I'm still afraid that I'll devour the whole WORLD, but I'm going to stick with demand feeding for now, and really try to listen to what my body wants and needs.

6 comments:

Anonymous said...

Demand feeding and legalizing all food really helped me, too. It was a concept I was first introduced to in Susie Orbach's Fat is a Feminist Issue books, although Orbach says the ideas in her books came from Carol Munter (who besides the book you name also co-authored its predecessor, Overcoming Overeating). Geneen Roth is big on this concept also; it comes up as a theme in all of her books, although I think both Roth and Orbach's books are more weight-loss focused than Munter's.

Anonymous said...

I am so glad you're reading that book. I understand where you're coming from, both with the terror and the confusion about not even knowing what you want to eat. It'll get easier, I promise. It's not going to be easy every day, mind you, but overall the process becomes very ingrained.
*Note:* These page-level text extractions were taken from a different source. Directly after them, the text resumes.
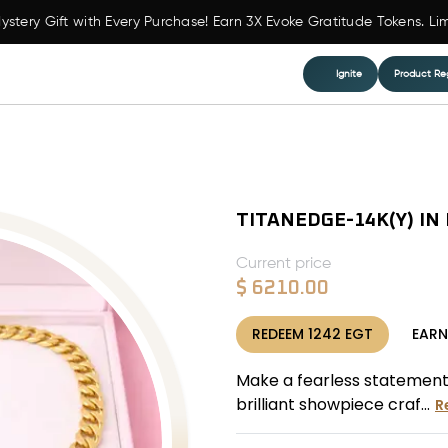
ystery Gift with Every Purchase! Earn 3X Evoke Gratitude Tokens. Li
Ignite
Product Reg
TITANEDGE-14K(Y) IN
Current price
$
6210.00
REDEEM
1242
EGT
EAR
Make a fearless statement
brilliant showpiece craf...
R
Even when I'm having insane body issues, I still am completely committed to the demand-feeding because it continues to feel very natural. I guess because it is, huh?
Oh, and by the way, where does one find this fabled, double-decker Little Debbie oatmeal pie? Because that sounds like something I need in my life.

Teppy said...

meowser, I have almost all of Geneen Roth's books, and you're right — she does promote demand feeding. But since she does it with a stronger emphasis on weight loss, and I'm trying to shake the diet mentality, I totally blanked on the fact that Roth has long been a fan of demand feeding.

goodwithcheese, when the idea of demand feeding scares the crap out of me, I keep reminding myself how utterly healthy — physically AND psychologically— it's been for you.
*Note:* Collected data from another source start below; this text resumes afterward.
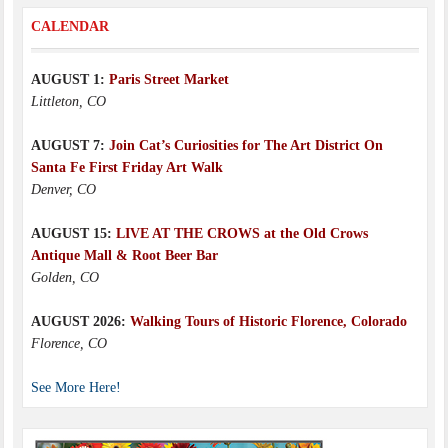
CALENDAR
AUGUST 1:
Paris Street Market
Littleton, CO
AUGUST 7:
Join Cat’s Curiosities for The Art District On
Santa Fe First Friday Art Walk
Denver, CO
AUGUST 15:
LIVE AT THE CROWS at the Old Crows
Antique Mall & Root Beer Bar
Golden, CO
AUGUST 2026:
Walking Tours of Historic Florence, Colorado
Florence, CO
See More Here!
Also, check gas-station convenience stores for the double-decker oatmeal cream pie. They only come in single servings (at least, I haven't seen them in boxes like the other Little Debbie goodies), but one was enough to satisfy even my legendary sweet tooth. They are wondrous things.

Nancy Lebovitz said...

IIRC, Geneen Roth recommends eating what you want, but on the low end of how much you want of it.

I've found that I'm better off if I consider how foods are likely to leave me feeling in the hours after I've eaten. I'm talking about digestion and energy levels, not emotions I have about what I eat.

Teppy said...

I've found that I'm better off if I consider how foods are likely to leave me feeling in the hours after I've eaten. I'm talking about digestion and energy levels

Nancy, I totally agree. If I'm craving sugar uncontrollably, I always feel better if I have the sugar with (or after) a protein-y food, like after lunch or dinner, or at the very least, a piece of turkey or some cheese.

Sugary food on its own, despite how much I love it, will inevitably make me crash and feel lousy within a couple hours. If I wake up in the middle of the night and devour something sweet, like ice cream, the next day I feel rotten, almost like a hangover.

Or, I suppose it *is* a type of hangover — a sugar hangover.

Anonymous said...

Nancy, that's one of the things they talk about in the book Teppy is referencing; they call it 'voting for the inside.' Like, if your brain wants 6 pounds of M&Ms, and your stomach wants an egg salad sandwich, you go with what your stomach wants. You can still have the M&Ms if you want them, but you try to feed your body, not your noggin.

Teppy, I'll report back on the Little Debbie quest.